İstanbul
DOLAR18.6215
EURO19.4637
ALTIN1050.2
Dr. Bahadır Bumin ÖZARSLAN

Dr. Bahadır Bumin ÖZARSLAN

Mail: [email protected]

Suriye Harekatları ve Hukuki Temeli Yazı Dizisi (1. Bölüm)

Suriye Harekatları ve Hukuki Temeli Yazı Dizisi (1. Bölüm)

ÖZ

Arap Baharı sürecinde sorunlu ve önemli bölgelerden biri de Suriye’dir. Çok aktörlü bir yapıya sahip olan Suriye sorununda, pek çok mesele tartışılmaktadır. Bunlardan biri de güvenlik sorunudur. Özellikle Suriye’ye komşu devletler bakımından güvenlik sorunu, oldukça önem taşımaktadır. Komşu bir devlet olması ve 40 yılı aşan bir süreden beri mücadele ettiği terörizm sebebiyle Türkiye, ciddi güvenlik sorunları olan bir devlettir. Bu sebeple Türkiye, Suriye’deki otorite boşluğundan dolayı askerî harekâtlar düzenlemiştir. Türkiye’nin düzenlediği askerî harekâtların hukukî temeline dair yapılan resmî açıklamalar ve konuyla ilgili yapılan tartışmalar, genellikle Birleşmiş Milletler Şartı’nın 51. maddesinde düzenlenmiş olan meşru müdafaa hakkını esas almaktadır. Bununla birlikte konuya, ülke bütünlüğü ilkesi ve Türkiye ile Suriye arasında yapılmış ikili antlaşmalar çerçevesinde bir hukukî temel getirmek daha uygundur. Bu çalışmada askerî harekâtların hukukî temeli, ülke bütünlüğü ilkesi ve ikili antlaşmalar bağlamında değerlendirilecektir.

GİRİŞ

Bilindiği üzere, Arap Baharı adı verilen ve Kuzey Afrika’da başlayıp hızlıca Arap Dünyası’na yayılan halk hareketleri, uzunca bir süredir uluslararası toplumun gündeminde önemli bir yer tutmaktadır. Çok boyutlu ve çok değişkenli muhtelif sorunlar doğuran Arap Baharı süreci, komşumuz Suriye’yi de etkilemiş ve Mart 2011’den itibaren Suriye’de de halk hareketleri görülmeye başlanmıştır. Suriye’ye sıçrayan Arap Baharı süreci, kısa sürede bir iç savaşa dönüşmüştür. Olayların başlamasıyla birlikte bölgede yer alan devletler dışında, pek çok önemli devlet de doğrudan veya dolaylı olarak Suriye sorununa müdahil olmuştur. Bu müdahaleler ve Suriye’nin kendi iç sorunları, ortaya pek çok mesele çıkarmıştır ki bunlardan biri de güvenlik sorunudur. Bu sorun, hem Suriye düzeyinde hem Suriye’den kaynaklı olarak komşu coğrafyada hem de giderek genişleyen bir boyutta uluslararası bir sorun teşkil etmiştir. Suriye’deki halk hareketlerinin iç savaşa dönüşmesi, öncelikle Suriye ile komşu olan devletler bakımından bir güvenlik sorunu yaratmıştır. Bunların başında Türkiye gelmektedir. Zira Türkiye 40 yılı aşkın bir süredir, ülke bütünlüğüne yönelmiş terörizmle3 aralıksız olarak mücadele eden bir devlettir.

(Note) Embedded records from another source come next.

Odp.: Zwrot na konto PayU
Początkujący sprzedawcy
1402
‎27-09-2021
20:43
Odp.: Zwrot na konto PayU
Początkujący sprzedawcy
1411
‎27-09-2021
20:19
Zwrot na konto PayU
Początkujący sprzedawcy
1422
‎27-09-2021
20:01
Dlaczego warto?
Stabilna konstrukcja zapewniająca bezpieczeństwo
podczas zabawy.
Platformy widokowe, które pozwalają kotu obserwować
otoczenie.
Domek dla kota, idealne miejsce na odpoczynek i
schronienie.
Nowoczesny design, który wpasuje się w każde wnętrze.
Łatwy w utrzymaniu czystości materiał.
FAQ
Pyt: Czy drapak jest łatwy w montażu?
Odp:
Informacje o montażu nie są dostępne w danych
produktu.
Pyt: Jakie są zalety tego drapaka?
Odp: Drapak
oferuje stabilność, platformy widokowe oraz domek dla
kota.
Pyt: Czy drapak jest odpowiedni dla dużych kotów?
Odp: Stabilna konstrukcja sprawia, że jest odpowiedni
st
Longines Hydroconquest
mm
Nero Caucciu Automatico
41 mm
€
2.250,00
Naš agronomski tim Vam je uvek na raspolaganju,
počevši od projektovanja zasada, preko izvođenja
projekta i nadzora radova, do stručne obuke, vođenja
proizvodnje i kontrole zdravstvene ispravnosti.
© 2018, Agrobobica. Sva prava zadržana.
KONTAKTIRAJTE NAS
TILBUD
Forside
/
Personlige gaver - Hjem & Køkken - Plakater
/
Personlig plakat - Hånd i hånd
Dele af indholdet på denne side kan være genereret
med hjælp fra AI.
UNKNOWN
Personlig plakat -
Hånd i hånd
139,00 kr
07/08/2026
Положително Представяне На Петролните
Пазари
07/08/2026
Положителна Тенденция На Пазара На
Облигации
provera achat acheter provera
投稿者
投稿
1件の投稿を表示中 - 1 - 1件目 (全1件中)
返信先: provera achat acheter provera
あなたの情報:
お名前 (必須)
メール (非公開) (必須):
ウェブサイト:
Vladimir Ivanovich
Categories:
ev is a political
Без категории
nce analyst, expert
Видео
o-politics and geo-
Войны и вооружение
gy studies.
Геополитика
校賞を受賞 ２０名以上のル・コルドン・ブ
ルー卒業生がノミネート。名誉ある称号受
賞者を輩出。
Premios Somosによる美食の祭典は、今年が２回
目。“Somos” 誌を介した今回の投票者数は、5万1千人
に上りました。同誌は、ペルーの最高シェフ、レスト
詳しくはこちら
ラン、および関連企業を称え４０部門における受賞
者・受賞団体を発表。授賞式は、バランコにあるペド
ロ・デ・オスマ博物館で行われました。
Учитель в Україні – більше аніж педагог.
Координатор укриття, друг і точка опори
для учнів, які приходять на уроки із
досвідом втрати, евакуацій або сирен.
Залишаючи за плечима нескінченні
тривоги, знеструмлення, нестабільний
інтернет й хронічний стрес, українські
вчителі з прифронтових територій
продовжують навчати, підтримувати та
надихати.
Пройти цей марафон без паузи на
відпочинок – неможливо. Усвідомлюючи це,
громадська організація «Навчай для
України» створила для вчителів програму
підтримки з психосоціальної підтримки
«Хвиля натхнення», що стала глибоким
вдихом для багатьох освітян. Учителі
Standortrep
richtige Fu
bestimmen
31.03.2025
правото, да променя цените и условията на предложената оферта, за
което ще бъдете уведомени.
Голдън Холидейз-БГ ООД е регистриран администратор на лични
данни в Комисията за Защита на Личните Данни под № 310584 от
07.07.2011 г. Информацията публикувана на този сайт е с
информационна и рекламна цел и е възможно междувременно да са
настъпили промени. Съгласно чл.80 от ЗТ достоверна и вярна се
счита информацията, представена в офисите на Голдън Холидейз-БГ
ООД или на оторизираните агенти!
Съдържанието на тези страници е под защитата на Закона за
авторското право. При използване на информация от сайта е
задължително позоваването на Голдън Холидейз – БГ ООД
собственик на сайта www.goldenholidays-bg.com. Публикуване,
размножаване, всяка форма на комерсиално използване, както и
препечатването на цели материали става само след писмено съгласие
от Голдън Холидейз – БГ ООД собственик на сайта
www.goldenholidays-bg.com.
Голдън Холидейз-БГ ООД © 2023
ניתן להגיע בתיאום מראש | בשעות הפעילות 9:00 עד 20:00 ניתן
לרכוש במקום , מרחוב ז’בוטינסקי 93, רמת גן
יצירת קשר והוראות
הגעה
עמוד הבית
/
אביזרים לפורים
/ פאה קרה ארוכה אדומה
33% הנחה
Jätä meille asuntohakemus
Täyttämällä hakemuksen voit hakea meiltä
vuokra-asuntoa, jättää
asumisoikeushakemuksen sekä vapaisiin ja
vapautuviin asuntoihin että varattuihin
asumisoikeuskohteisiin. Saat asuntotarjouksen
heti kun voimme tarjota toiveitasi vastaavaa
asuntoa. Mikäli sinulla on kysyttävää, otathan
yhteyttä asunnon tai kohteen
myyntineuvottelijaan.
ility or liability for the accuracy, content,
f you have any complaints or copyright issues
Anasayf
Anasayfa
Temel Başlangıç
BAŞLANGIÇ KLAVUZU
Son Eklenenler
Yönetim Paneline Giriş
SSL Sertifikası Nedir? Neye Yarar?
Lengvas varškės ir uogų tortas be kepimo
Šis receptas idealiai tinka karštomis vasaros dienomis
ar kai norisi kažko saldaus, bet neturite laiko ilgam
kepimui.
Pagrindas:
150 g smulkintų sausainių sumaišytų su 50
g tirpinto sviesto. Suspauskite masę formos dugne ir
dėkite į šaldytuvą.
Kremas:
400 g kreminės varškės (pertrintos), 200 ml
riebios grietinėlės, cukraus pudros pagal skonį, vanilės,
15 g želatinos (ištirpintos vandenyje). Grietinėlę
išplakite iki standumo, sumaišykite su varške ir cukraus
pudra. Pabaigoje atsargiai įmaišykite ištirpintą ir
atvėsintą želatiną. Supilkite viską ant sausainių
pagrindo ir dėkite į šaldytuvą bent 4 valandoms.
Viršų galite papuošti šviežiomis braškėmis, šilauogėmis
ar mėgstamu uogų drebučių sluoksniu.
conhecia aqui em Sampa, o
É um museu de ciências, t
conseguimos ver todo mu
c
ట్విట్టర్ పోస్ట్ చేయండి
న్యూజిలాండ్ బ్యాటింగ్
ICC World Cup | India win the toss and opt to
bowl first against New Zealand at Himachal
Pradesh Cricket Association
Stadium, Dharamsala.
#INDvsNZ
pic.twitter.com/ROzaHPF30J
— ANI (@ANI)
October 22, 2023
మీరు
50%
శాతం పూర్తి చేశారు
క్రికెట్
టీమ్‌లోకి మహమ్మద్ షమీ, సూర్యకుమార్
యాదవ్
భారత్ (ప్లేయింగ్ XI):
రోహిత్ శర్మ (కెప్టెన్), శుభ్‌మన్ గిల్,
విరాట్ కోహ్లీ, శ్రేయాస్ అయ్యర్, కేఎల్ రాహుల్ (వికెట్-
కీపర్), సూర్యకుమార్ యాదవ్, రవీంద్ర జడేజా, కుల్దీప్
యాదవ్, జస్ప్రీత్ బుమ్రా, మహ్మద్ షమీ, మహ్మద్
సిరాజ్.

Suriye’de olayların çatışmaya dönüşmesi ve ortaya çıkan otorite boşluğu, Türkiye’ye yönelik terörizm niteliğindeki saldırıları arttırmıştır. Türkiye de doğal olarak bu saldırılara karşılık vermiş ve gerek sınırlarının içinde gerekse Suriye’de askerî harekâtlar düzenlemiştir. Türkiye’nin Suriye’nin yönelik olarak düzenlediği askerî operasyonlarda, kamuoyunda genel olarak Birleşmiş Milletler (BM) Şartı’nın 51. maddesine ve BM Güvenlik Konseyi’nin bazı kararlarına atıf yapılmaktadır. Nitekim resmî açıklamalarda da temel dayanak olarak, 51. maddedeki meşru müdafaa hakkı ve bahsi geçen kararlar gösterilmektedir. Bahsi geçen kaynaklarda ayrıca, “uluslararası hukuktan kaynaklanan haklar” şeklinde bir gerekçeye de yer verilmekte ancak buna ilişkin somut bir dayanaktan bahsedilmemektedir.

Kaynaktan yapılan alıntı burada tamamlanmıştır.